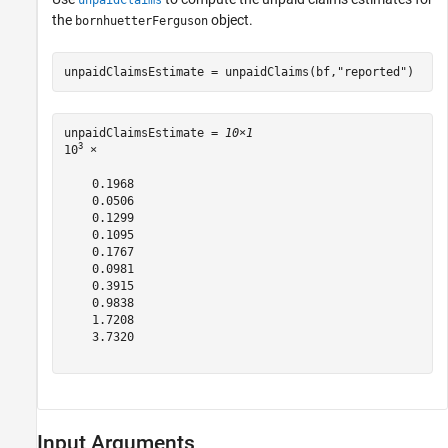
unpaidClaims
the
object.
bornhuetterFerguson
unpaidClaimsEstimate = unpaidClaims(bf,
"reported"
)
unpaidClaimsEstimate = 
10×1
3
10
 ×

    0.1968

    0.0506

    0.1299

    0.1095

    0.1767

    0.0981

    0.3915

    0.9838

    1.7208

    3.7320

Input Arguments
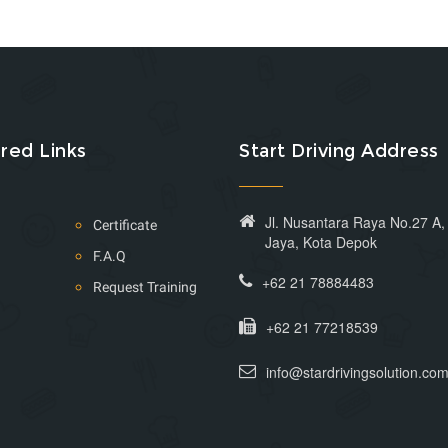
red Links
Start Driving Address
Jl. Nusantara Raya No.27 A
Certificate
Jaya, Kota Depok
F.A.Q
+62 21 78884483
Request Training
+62 21 77218539
info@stardrivingsolution.co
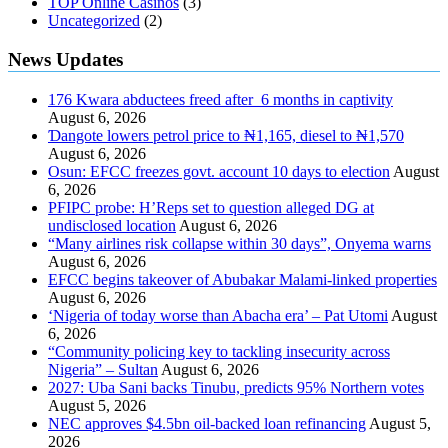
TOP Online Casinos
(3)
Uncategorized
(2)
News Updates
176 Kwara abductees freed after 6 months in captivity
August 6, 2026
Ɗangote lowers petrol price to ₦1,165, diesel to ₦1,570
August 6, 2026
Osun: EFCC freezes govt. account 10 days to election
August
6, 2026
PFIPC probe: H’Reps set to question alleged DG at
undisclosed location
August 6, 2026
“Many airlines risk collapse within 30 days”, Onyema warns
August 6, 2026
EFCC begins takeover of Abubakar Malami-linked properties
August 6, 2026
‘Nigeria of today worse than Abacha era’ – Pat Utomi
August
6, 2026
“Community policing key to tackling insecurity across
Nigeria” – Sultan
August 6, 2026
2027: Uba Sani backs Tinubu, predicts 95% Northern votes
August 5, 2026
NEC approves $4.5bn oil-backed loan refinancing
August 5,
2026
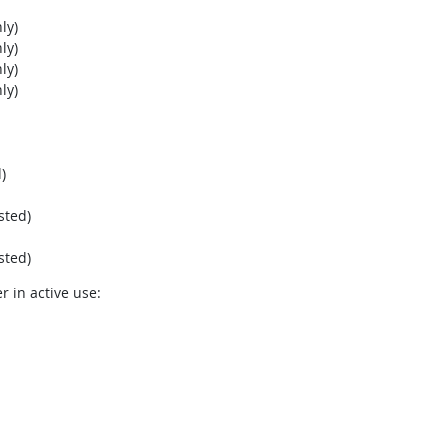
ly)
ly)
ly)
ly)
)
sted)
sted)
r in active use:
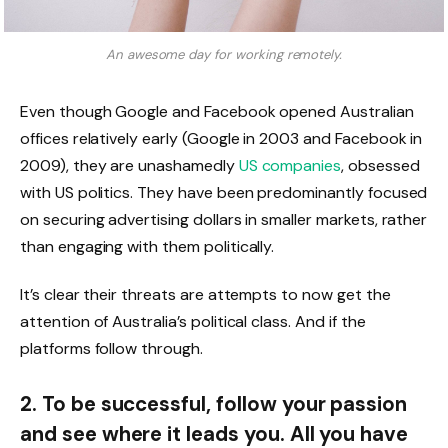
An awesome day for working remotely.
Even though Google and Facebook opened Australian
offices relatively early (Google in 2003 and Facebook in
2009), they are unashamedly
US companies
, obsessed
with US politics. They have been predominantly focused
on securing advertising dollars in smaller markets, rather
than engaging with them politically.
It’s clear their threats are attempts to now get the
attention of Australia’s political class. And if the
platforms follow through.
2. To be successful, follow your passion
and see where it leads you. All you have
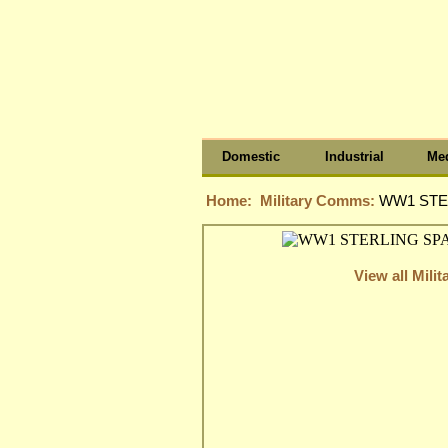
Domestic
Industrial
Med
Home:
Military Comms:
WW1 STE
View all Mil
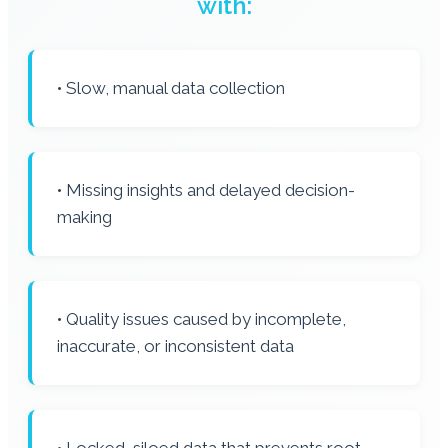
with:
• Slow, manual data collection
• Missing insights and delayed decision-
making
• Quality issues caused by incomplete,
inaccurate, or inconsistent data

------------------------------------------------------------

Reproduce the data word for word without its images.

PROBLEM SOLUTION:
unpaidClaims
the
object.
bornhuetterFerguson
unpaidClaimsEstimate = unpaidClaims(bf,
"reported"
)
unpaidClaimsEstimate = 
10×1
3
10
 ×

    0.1968

    0.0506

    0.1299

    0.1095

    0.1767

    0.0981

    0.3915

    0.9838

    1.7208

    3.7320

Input Arguments
red Links
Start Driving Address
Jl. Nusantara Raya No.27 A
Certificate
Jaya, Kota Depok
F.A.Q
+62 21 78884483
Request Training
+62 21 77218539
info@stardrivingsolution.co
TOP Online Casinos
(3)
Uncategorized
(2)
News Updates
176 Kwara abductees freed after 6 months in captivity
August 6, 2026
Ɗangote lowers petrol price to ₦1,165, diesel to ₦1,570
August 6, 2026
Osun: EFCC freezes govt. account 10 days to election
August
6, 2026
PFIPC probe: H’Reps set to question alleged DG at
undisclosed location
August 6, 2026
“Many airlines risk collapse within 30 days”, Onyema warns
August 6, 2026
EFCC begins takeover of Abubakar Malami-linked properties
August 6, 2026
‘Nigeria of today worse than Abacha era’ – Pat Utomi
August
6, 2026
“Community policing key to tackling insecurity across
Nigeria” – Sultan
August 6, 2026
2027: Uba Sani backs Tinubu, predicts 95% Northern votes
August 5, 2026
NEC approves $4.5bn oil-backed loan refinancing
August 5,
2026
ly)
ly)
ly)
ly)
)
sted)
sted)
r in active use:
An awesome day for working remotely.
Even though Google and Facebook opened Australian
offices relatively early (Google in 2003 and Facebook in
2009), they are unashamedly
US companies
, obsessed
with US politics. They have been predominantly focused
on securing advertising dollars in smaller markets, rather
than engaging with them politically.
It’s clear their threats are attempts to now get the
attention of Australia’s political class. And if the
platforms follow through.
2. To be successful, follow your passion
and see where it leads you. All you have
Domestic
Industrial
Med
Home:
Military Comms:
WW1 STE
View all Mil
with:
• Slow, manual data collection
• Missing insights and delayed decision-
making
• Quality issues caused by incomplete,
inaccurate, or inconsistent data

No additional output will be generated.